廟祝嚇了一跳,原來這個真不是來搗亂的,真是來求姻緣的?“這個,要不要抽個簽算個卦?”

“不用。”他怕簽不好卦不吉他會揍人,還是來條紅線回家綁姑娘就行。

廟祝不敢有異,趕緊取紅線。紅線包在紅紙裏,迅速遞到了冉非澤的面前。冉非澤接過了,往胸口內袋裏一塞,對那廟祝道:“最好能靈驗。”

不靈驗還怎麽著啊,壯士?廟祝不敢問。看著冉非澤大踏步出去了,松了口氣。

兩個小姑娘追著冉非澤往外跑,可惜冉非澤走得太快,那個很想給他遞帕子的姑娘最終還是沒追上,一旁的姑娘說她“方才讓你抓緊的,錯過了”,那姑娘一聲嘆息。“算了算了。”那姑娘又安慰,“他這般年數了,若是沒姻緣肯定非窮即病,哪有漢子來月老廟的,對吧。”

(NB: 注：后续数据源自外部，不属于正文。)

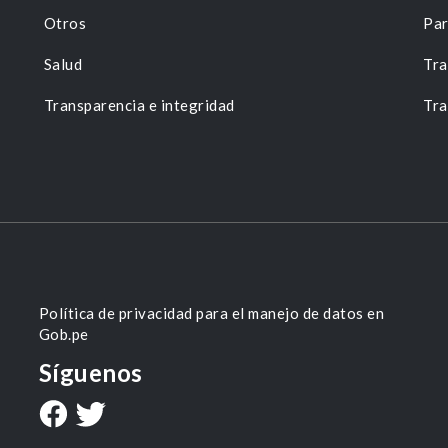
Otros
Par
Salud
Tra
Transparencia e integridad
Tra
Política de privacidad para el manejo de datos en
Gob.pe
Síguenos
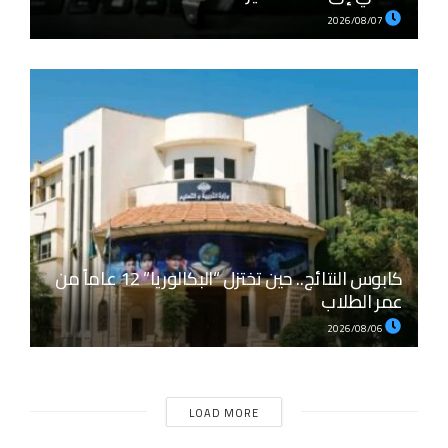
2026/08/07
كابوس النتائج.. حين تختزل “البكالوريا” 12 عاماً من
عمر الطلاب
2026/08/06
LOAD MORE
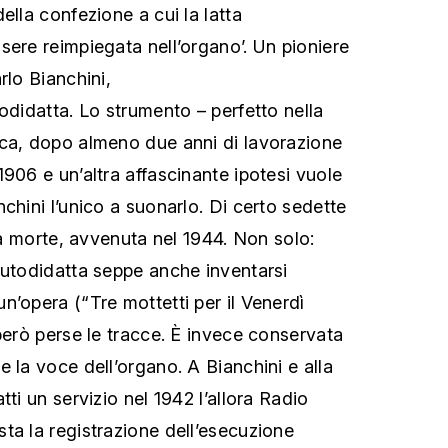
ella confezione a cui la latta
sere reimpiegata nell’organo’. Un pioniere
rlo Bianchini,
odidatta. Lo strumento – perfetto nella
ica, dopo almeno due anni di lavorazione
906 e un’altra affascinante ipotesi vuole
chini l’unico a suonarlo. Di certo sedette
sua morte, avvenuta nel 1944. Non solo:
autodidatta seppe anche inventarsi
n’opera (“Tre mottetti per il Venerdì
però perse le tracce. È invece conservata
 la voce dell’organo. A Bianchini e alla
tti un servizio nel 1942 l’allora Radio
ta la registrazione dell’esecuzione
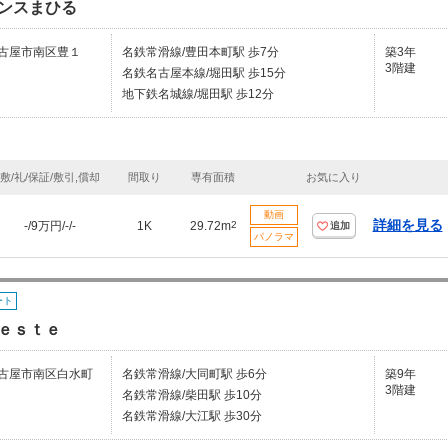
ンスまひる
古屋市南区豊１
名鉄常滑線/豊田本町駅 歩7分
築3年
3階建
名鉄名古屋本線/堀田駅 歩15分
地下鉄名城線/堀田駅 歩12分
敷/礼/保証/敷引,償却
間取り
専有面積
お気に入り
動画
詳細を見る
-/9万円/-/-
1K
29.72m
2
追加
パノラマ
ート
ｅｓｔｅ
古屋市南区白水町
名鉄常滑線/大同町駅 歩6分
築9年
3階建
名鉄常滑線/柴田駅 歩10分
名鉄常滑線/大江駅 歩30分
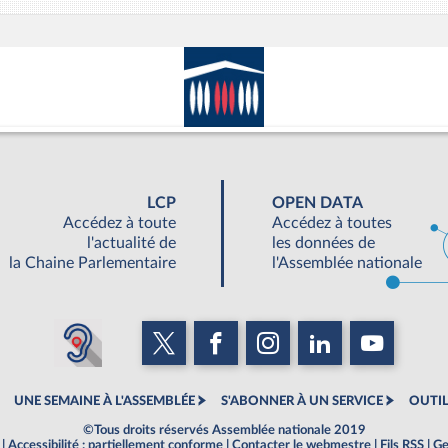
LCP
OPEN DATA
Accédez à toute
Accédez à toutes
l'actualité de
les données de
la Chaine Parlementaire
l'Assemblée nationale
UNE SEMAINE À L'ASSEMBLÉE
S'ABONNER À UN SERVICE
OUTIL
©Tous droits réservés Assemblée nationale 2019
|
Accessibilité : partiellement conforme
|
Contacter le webmestre
|
Fils RSS
|
Ge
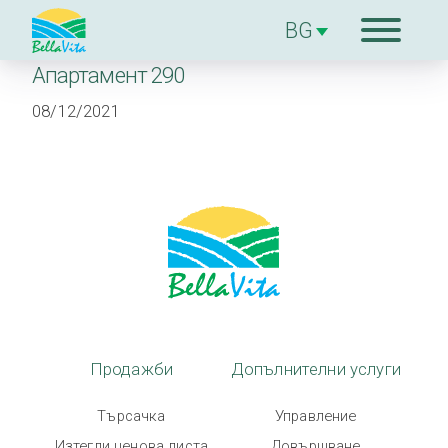
Апартамент 290
За комплекcа
08/12/2021
Продажби
Допълнителни
услуги
За строителя
Блог
Продажби
Допълнителни услуги
Търсачка
Управление
Контакти
Изтегли ценова листа
Довършване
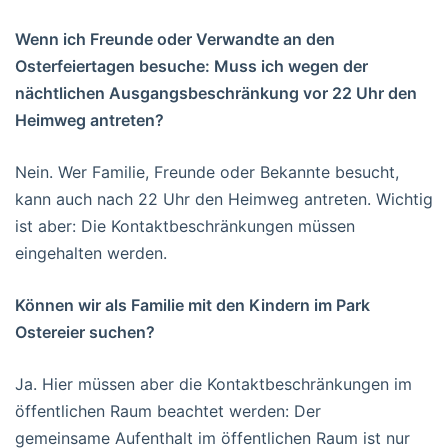
Wenn ich Freunde oder Verwandte an den
Osterfeiertagen besuche: Muss ich wegen der
nächtlichen Ausgangsbeschränkung vor 22 Uhr den
Heimweg antreten?
Nein. Wer Familie, Freunde oder Bekannte besucht,
kann auch nach 22 Uhr den Heimweg antreten. Wichtig
ist aber: Die Kontaktbeschränkungen müssen
eingehalten werden.
Können wir als Familie mit den Kindern im Park
Ostereier suchen?
Ja. Hier müssen aber die Kontaktbeschränkungen im
öffentlichen Raum beachtet werden: Der
gemeinsame Aufenthalt im öffentlichen Raum ist nur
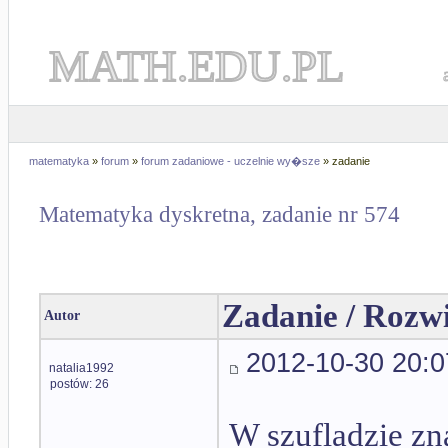
MATH.EDU.PL
matematyka
»
forum
»
forum zadaniowe - uczelnie wy�sze
» zadanie
Matematyka dyskretna, zadanie nr 574
Zadanie / Rozw
Autor
2012-10-30 20:0
natalia1992
postów: 26
W szufladzie zna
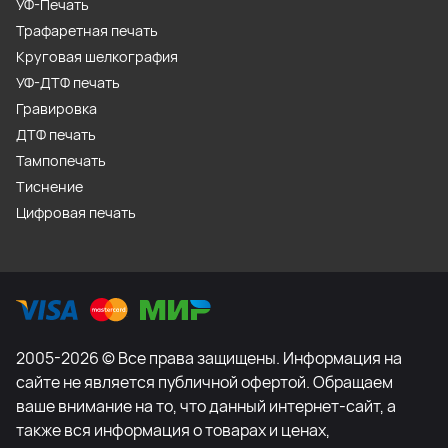
УФ-Печать
Трафаретная печать
Круговая шелкография
УФ-ДТФ печать
Гравировка
ДТФ печать
Тампопечать
Тиснение
Цифровая печать
2005-2026 © Все права защищены. Информация на
сайте не является публичной офертой. Обращаем
ваше внимание на то, что данный интернет-сайт, а
также вся информация о товарах и ценах,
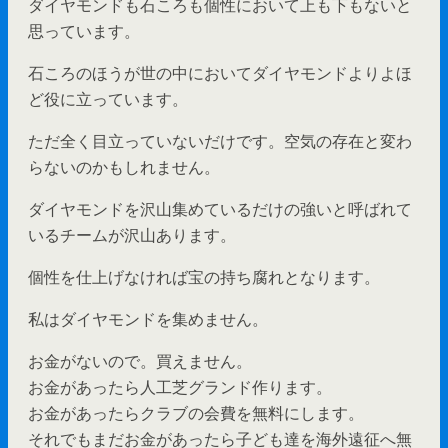
ダイヤモンドも石ころも個性において上も下もないと
思っています。
石ころのほうが世の中においてダイヤモンドよりよほ
ど役に立っています。
ただ全く目立っていないだけです。空気の存在と変わ
らないのかもしれません。
ダイヤモンドを沢山集めているだけの強いと呼ばれて
いるチームが沢山あります。
個性を仕上げなければ宝の持ち腐れとなります。
私はダイヤモンドを集めません。
お金がないので。買えません。
お金があったら人工芝グランド作ります。
お金があったらクラブの会費を無料にします。
それでもまだお金があったら子ども達を海外遠征へ無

冉非澤在路上也想,哪有漢子去月老廟的呢?方才他在裏頭拜的時候沒覺得臊,可這會想著要如何把紅線送給姑娘他臊了,不能讓她知道是他去月老廟求的,丟人。可是又好想綁她一綁。

唉。

冉非澤在苦惱這個問題的時候,蘇小培遇著了件麻煩事。

有位自稱姓史的茶樓夥計到府衙門前擊鼓報案,說他遭人用刀脅迫,讓他來報案,城郊東邊黃泥屋裏住的一位小姑娘被人劫持了,對方指名要讓府衙裏的女師爺斷案,限期五日,若是抓不到劫匪,劫匪便會將那小姑娘殺死。

官差問他那小姑娘姓甚名誰,何時被劫走,可有目睹,可有什麽線索,那人一概稱不知,他說他甚至不知道城郊東邊有沒有什麽黃泥屋,他什麽都不知道。只知曉今日|他在茶樓裏幹活,去後巷搬雜物時,有人拿了刀威脅他,還丟給他半截割斷的衣裙,言道他若是不來官府報案,便要他的命。他嚇得不輕,便抱著那半截衣裙來了。

蘇小培聽了報,與府尹大人和秦德正趕了過來。這事著實是懸乎。

她問那姓史的夥計,威脅他的人是何樣貎,他說記不清了,因著他抱著筐子剛轉頭,那刀便橫在眼前了,他頭都不敢擡,只注意到刀子。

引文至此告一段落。